There's an excellent free Android app called FuelLog - Car Management that I use. You enter your fill up details and it has a Stats screen with all sorts of information such as costs per mile, best, worst and average fuel consumption and loads of other info.

It's surprising how mpg varies between fill ups and it definitely doesn't tie up with the dash computer which is usually very optimistic.


----------



## Westkirby01 (Jan 25, 2009)

I have kept a record of every fill, location and amount since 1980. This is in a written form. I transfer the information to a spreadsheet which I built. It displays all the above and also average consumption, price per gallon and a total expenditure and total mileage for each vehicle, 8 up to now.

Automatic conversion from gallons to litres. We were gallons in the 1980's. I still read the cost as per gallon. 

Great for remembering holidays. It has the same details as the one tonyt has offered for download. Mine has the addition of location.

Use Tonyt's programme.

Regards


----------



## allan01273 (May 23, 2007)

Thank you for more interesting ideas. 
The Android one looks quite basic. I want automatic conversions when using euro or gbp and ability to enter total cost or per litre.
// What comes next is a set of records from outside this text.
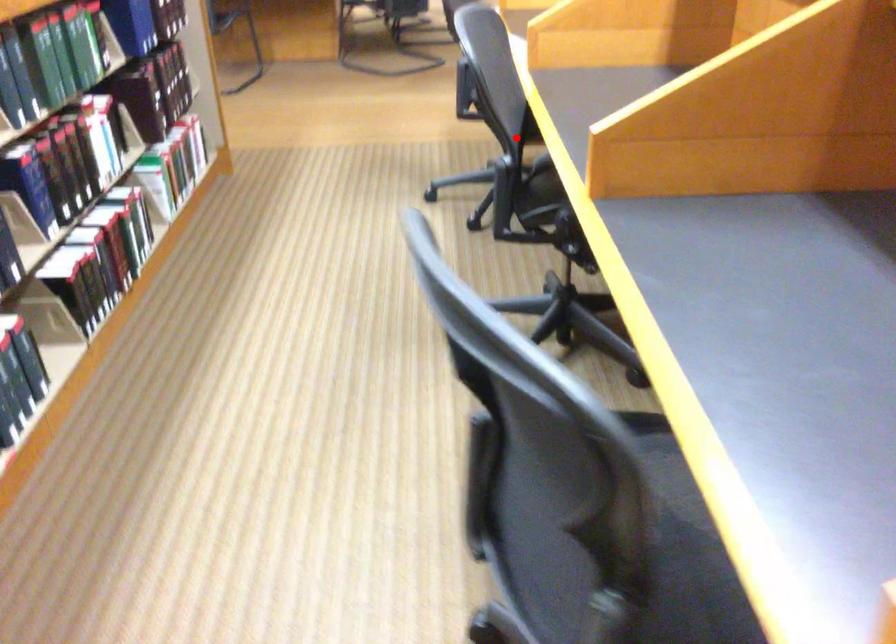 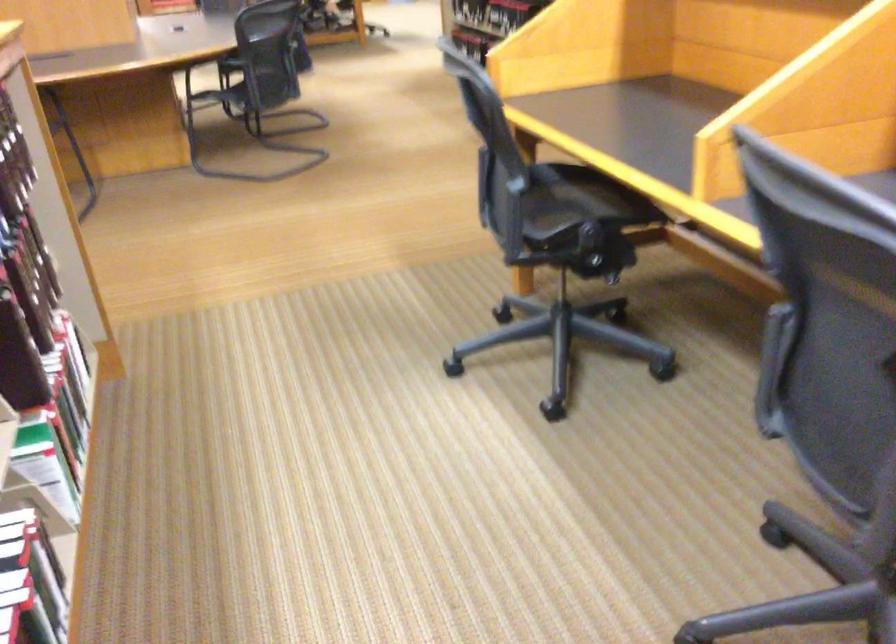 Locate, in the second image, the point that corresponds to the highlighted location in the first image.

(830, 341) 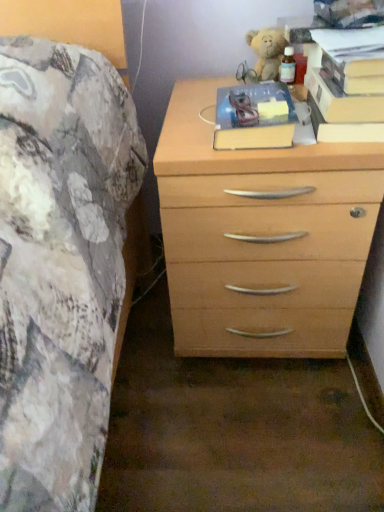 Question: From the image's perspective, relative to hardcover book at upper right, placed as the third paperback book when sorted from left to right, is hardcover book at center, the 3th paperback book viewed from the right, above or below?

Choices:
 (A) above
 (B) below

Answer: (B)

Question: In terms of size, does hardcover book at center, which appears as the 1th paperback book when viewed from the left, appear bigger or smaller than hardcover book at upper right, placed as the third paperback book when sorted from left to right?

Choices:
 (A) big
 (B) small

Answer: (A)

Question: Based on their relative distances, which object is nearer to the hardcover book at upper right, which ranks as the 2th paperback book in right-to-left order?

Choices:
 (A) fluffy beige teddy bear at upper right
 (B) light wood chest of drawers at right
 (C) hardcover book at upper right, marked as the first paperback book in a right-to-left arrangement
 (D) hardcover book at center, the 3th paperback book viewed from the right

Answer: (C)

Question: Estimate the real-world distances between objects in this image. Which object is closer to the hardcover book at upper right, placed as the third paperback book when sorted from left to right?

Choices:
 (A) fluffy beige teddy bear at upper right
 (B) light wood chest of drawers at right
 (C) hardcover book at center, which appears as the 1th paperback book when viewed from the left
 (D) hardcover book at upper right, which ranks as the 2th paperback book in right-to-left order

Answer: (D) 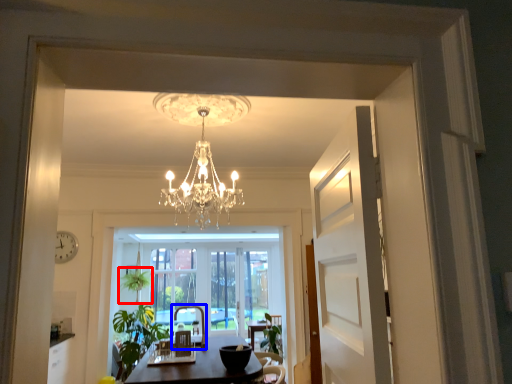 Question: Which point is closer to the camera, plant (highlighted by a red box) or armchair (highlighted by a blue box)?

Not to have to decide which before I use it.
The other MPG Master, is a spreadsheet with the function values already entered. Lots of hatches and #DIV/0 everywhere, and an immediate showing of a minus value when I entered my starting odometer.
What I had before, on my previous laptop was a professional programme.
I am sure others are happy with these as they are quite useable , but there may be some other suggestions. 
Allan

Funny - why didn't the spellcheck like "euro"?


----------



## oldun (Nov 10, 2005)

wakk44 said:


> I just use the calculator on the netbook,I have a litres/gallons converter and then simply divide the miles travelled by gallons used.This is using the brim to brim method and zeroing the tripmeter when the tank is full.
> 
> I have heard different reports on the accuracy of the on board trip computer,the one in my car is fairly accurate to within + or - 1 mpg,but the only accurate way is the brim to brim method.


The brim to brim method is not very accurate as you cannot be sure whether you have put any fuel into the expansion tank.

The only reasonably accurate method is to record the fuel consumption over a long period.

I use an excel spreadsheet which gives me the overall mpg and the brim to brim mpg. The brim to brim varies from fill to fill but the overall mpg remains almost constant.


----------



## teemyob (Nov 22, 2005)

*Fuelly*

http://www.fuelly.com/dashboard/

Works for me


----------